Свою машину он оставил на стоянке в компаунде и решил вернуться в гостиницу пешком. Идти-то всего было минут десять. Хотя Эрдут, в русском понимании, в сущности, был деревней, ухоженная главная улица и ряды опрятных домиков однозначно делали ее поселком городского типа. Молодцы югославы, умели поддерживать порядок и уют в своей стране. Что-то теперь с ней будет? С этой невеселой мыслью, войдя в гостиницу, он направился прямиком в бар, заказал двойную порцию сливовицы и залпом выпил. Девушка за стойкой, сочувственно глядя на унылое лицо Артема, любезно подвинула к нему треугольный кусок бурека, слоеного пирога с сыром, который пришелся как нельзя кстати, но настроения Кранцеву не поднял. Ему вдруг ужасно захотелось, как ни странно, не в тихую Женеву, а в шумную Москву, к знакомым улицам и домам, где все понятно, все дорого сердцу. Но эффект сливовицы не замедлил сказаться, и в Москву расхотелось. Надо было обживаться и выживать здесь, в чужой стране, пораженной войной. Перестать ныть и бояться неведомого. Ужинать он не стал. Поднялся в свой номер на втором этаже и через десять минут уже крепко спал. Завтра первый день хорошо оплачиваемой службы.

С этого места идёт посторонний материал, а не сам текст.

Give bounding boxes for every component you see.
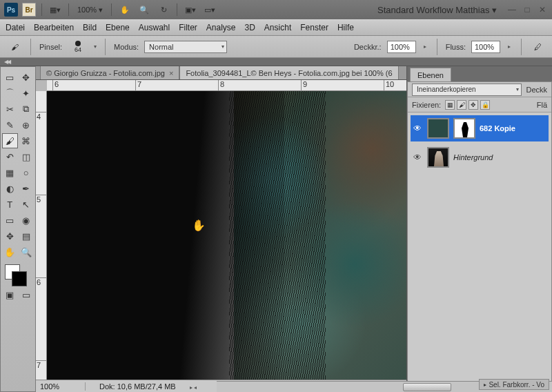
eraser-tool[interactable]: ◫ bbox=[19, 149, 34, 164]
menu-bar: Datei Bearbeiten Bild Ebene Auswahl Filt… bbox=[0, 19, 552, 36]
visibility-icon[interactable]: 👁 bbox=[412, 152, 423, 163]
pen-tool[interactable]: ✒ bbox=[19, 181, 34, 196]
flow-flyout[interactable]: ▸ bbox=[506, 41, 513, 52]
mode-label: Modus: bbox=[114, 43, 139, 51]
minimize-button[interactable]: — bbox=[506, 5, 518, 14]
color-swatches[interactable] bbox=[2, 263, 34, 286]
zoom-tool-box[interactable]: 🔍 bbox=[19, 244, 34, 259]
layer-name[interactable]: Hintergrund bbox=[453, 153, 493, 161]
layer-thumb[interactable] bbox=[427, 118, 449, 139]
lock-transparency-icon[interactable]: ▦ bbox=[445, 100, 455, 110]
menu-bild[interactable]: Bild bbox=[83, 23, 97, 32]
path-tool[interactable]: ↖ bbox=[19, 197, 34, 212]
lasso-tool[interactable]: ⌒ bbox=[2, 86, 18, 101]
flow-input[interactable]: 100% bbox=[471, 41, 500, 53]
status-doc-info[interactable]: Dok: 10,6 MB/27,4 MB bbox=[86, 382, 176, 391]
lock-position-icon[interactable]: ✥ bbox=[469, 100, 478, 110]
marquee-tool[interactable]: ▭ bbox=[2, 70, 18, 85]
menu-fenster[interactable]: Fenster bbox=[300, 23, 328, 32]
lock-all-icon[interactable]: 🔒 bbox=[480, 100, 490, 110]
menu-ebene[interactable]: Ebene bbox=[106, 23, 130, 32]
menu-datei[interactable]: Datei bbox=[6, 23, 25, 32]
toolbox: ▭✥ ⌒✦ ✂⧉ ✎⊕ 🖌⌘ ↶◫ ▦○ ◐✒ T↖ ▭◉ ✥▤ ✋🔍 ▣▭ bbox=[0, 66, 36, 392]
layer-thumb[interactable] bbox=[427, 147, 449, 168]
menu-ansicht[interactable]: Ansicht bbox=[264, 23, 291, 32]
rotate-view-icon[interactable]: ↻ bbox=[156, 3, 171, 17]
close-icon[interactable]: × bbox=[169, 69, 173, 77]
layer-row[interactable]: 👁 Hintergrund bbox=[411, 144, 549, 170]
document-tabs: © Giorgio Gruizza - Fotolia.com.jpg× Fot… bbox=[36, 66, 406, 80]
gradient-tool[interactable]: ▦ bbox=[2, 165, 18, 180]
layer-name[interactable]: 682 Kopie bbox=[480, 124, 515, 133]
healing-tool[interactable]: ⊕ bbox=[19, 117, 34, 133]
title-bar: Ps Br ▦▾ 100% ▾ ✋ 🔍 ↻ ▣▾ ▭▾ Standard Wor… bbox=[0, 0, 552, 19]
options-bar: 🖌 Pinsel: 64 ▾ Modus: Normal Deckkr.: 10… bbox=[0, 36, 552, 58]
brush-preset-picker[interactable]: 64 bbox=[68, 38, 88, 56]
history-brush-tool[interactable]: ↶ bbox=[2, 149, 18, 164]
status-zoom[interactable]: 100% bbox=[36, 382, 86, 391]
menu-auswahl[interactable]: Auswahl bbox=[139, 23, 170, 32]
zoom-dropdown[interactable]: 100% ▾ bbox=[75, 4, 106, 16]
doc-tab-2[interactable]: Fotolia_3094481_L© Ben Heys - Fotolia.co… bbox=[179, 66, 398, 79]
scroll-thumb[interactable] bbox=[403, 383, 451, 391]
canvas[interactable]: ✋ bbox=[47, 91, 406, 380]
launch-icon[interactable]: ▦▾ bbox=[48, 3, 63, 17]
vertical-ruler: 4 5 6 7 bbox=[36, 91, 47, 380]
layer-blend-dropdown[interactable]: Ineinanderkopieren bbox=[412, 84, 522, 96]
current-tool-icon[interactable]: 🖌 bbox=[7, 40, 22, 54]
wand-tool[interactable]: ✦ bbox=[19, 86, 34, 101]
screen-mode-icon[interactable]: ▭▾ bbox=[202, 3, 217, 17]
maximize-button[interactable]: □ bbox=[522, 5, 533, 14]
brush-tool[interactable]: 🖌 bbox=[2, 133, 18, 148]
close-button[interactable]: ✕ bbox=[537, 5, 548, 14]
layers-panel: Ebenen Ineinanderkopieren Deckk Fixieren… bbox=[406, 66, 552, 392]
doc-tab-1[interactable]: © Giorgio Gruizza - Fotolia.com.jpg× bbox=[40, 66, 179, 79]
eyedropper-tool[interactable]: ✎ bbox=[2, 117, 18, 133]
bridge-icon[interactable]: Br bbox=[22, 3, 36, 17]
flow-label: Fluss: bbox=[446, 43, 466, 51]
airbrush-icon[interactable]: 🖊 bbox=[530, 40, 545, 54]
brush-label: Pinsel: bbox=[39, 43, 62, 51]
visibility-icon[interactable]: 👁 bbox=[412, 123, 423, 134]
note-tool[interactable]: ▤ bbox=[19, 228, 34, 244]
workspace-switcher[interactable]: Standard Workflow Matthias ▾ bbox=[372, 5, 502, 15]
fill-label: Flä bbox=[537, 101, 547, 109]
move-tool[interactable]: ✥ bbox=[19, 70, 34, 85]
stamp-tool[interactable]: ⌘ bbox=[19, 133, 34, 148]
menu-3d[interactable]: 3D bbox=[245, 23, 255, 32]
menu-bearbeiten[interactable]: Bearbeiten bbox=[34, 23, 74, 32]
lock-label: Fixieren: bbox=[412, 101, 441, 109]
dodge-tool[interactable]: ◐ bbox=[2, 181, 18, 196]
3d-tool[interactable]: ◉ bbox=[19, 213, 34, 228]
opacity-input[interactable]: 100% bbox=[387, 41, 416, 53]
menu-analyse[interactable]: Analyse bbox=[206, 23, 236, 32]
screenmode-icon[interactable]: ▭ bbox=[19, 287, 34, 302]
ps-logo-icon: Ps bbox=[4, 3, 18, 17]
menu-filter[interactable]: Filter bbox=[179, 23, 197, 32]
layer-row[interactable]: 👁 682 Kopie bbox=[411, 115, 549, 141]
panel-collapse-strip[interactable]: ◀◀ bbox=[0, 58, 552, 66]
adjustment-tab[interactable]: Sel. Farbkorr. - Vo bbox=[479, 379, 549, 390]
shape-tool[interactable]: ▭ bbox=[2, 213, 18, 228]
3d-camera-tool[interactable]: ✥ bbox=[2, 228, 18, 244]
blur-tool[interactable]: ○ bbox=[19, 165, 34, 180]
hand-tool[interactable]: ✋ bbox=[2, 244, 18, 259]
slice-tool[interactable]: ⧉ bbox=[19, 101, 34, 117]
arrange-icon[interactable]: ▣▾ bbox=[183, 3, 198, 17]
background-color[interactable] bbox=[12, 271, 27, 286]
crop-tool[interactable]: ✂ bbox=[2, 101, 18, 117]
horizontal-ruler: 6 7 8 9 10 bbox=[47, 80, 406, 91]
layers-list: 👁 682 Kopie 👁 Hintergrund bbox=[408, 112, 551, 391]
hand-cursor-icon: ✋ bbox=[192, 219, 206, 232]
quickmask-icon[interactable]: ▣ bbox=[2, 287, 18, 302]
tab-ebenen[interactable]: Ebenen bbox=[410, 68, 451, 81]
mask-thumb[interactable] bbox=[453, 118, 475, 139]
menu-hilfe[interactable]: Hilfe bbox=[337, 23, 354, 32]
blend-mode-dropdown[interactable]: Normal bbox=[144, 41, 227, 53]
opacity-flyout[interactable]: ▸ bbox=[422, 41, 428, 52]
type-tool[interactable]: T bbox=[2, 197, 18, 212]
layer-opacity-label: Deckk bbox=[526, 86, 547, 94]
zoom-tool-icon[interactable]: 🔍 bbox=[137, 3, 152, 17]
hand-tool-icon[interactable]: ✋ bbox=[117, 3, 132, 17]
lock-pixels-icon[interactable]: 🖌 bbox=[457, 100, 466, 110]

Утром, после прохладного душа и чашки растворимого кофе с крекером, включился многолетний рефлекс хождения в присутствие. Перед выходом Артем долго рассматривал в зеркало себя, облаченного в исправно сидящую серо-бежевую форму сотрудника Гражданской службы с черными погончиками. Вид его вполне удовлетворил, и в голове всплыло шутливое выражение ушедшего два года назад любимого тестя, героя Сталинграда: «Не так красив, как чертовски симпатичен». Бодрой кавалерийской походкой, но без белого плаща «с кровавым подбоем», он через десять минут входил на территорию штаб-квартиры Защитных сил ООН. Кабинет командира Русского батальона генерала Переслягина Петра Николаевича размещался в отдельном домике в глубине двора. Вокруг еще сохранились следы недавнего ремонта – подтеки краски, обрывки бумаги, поломанные рейки. В прихожей тоже пахло краской, но это не должно было отвлекать от цели прихода – представиться командиру Русбата. Дежурный офицер, буркнув: «Надо было записаться на прием», на минуту исчез в коридоре, вернулся через минуту и попросил Кранцева подождать «несколько минут» – командир просматривает утренние сводки. «Несколько минут» затянулись до четверти часа, но спешить Кранцеву был некогда и некуда.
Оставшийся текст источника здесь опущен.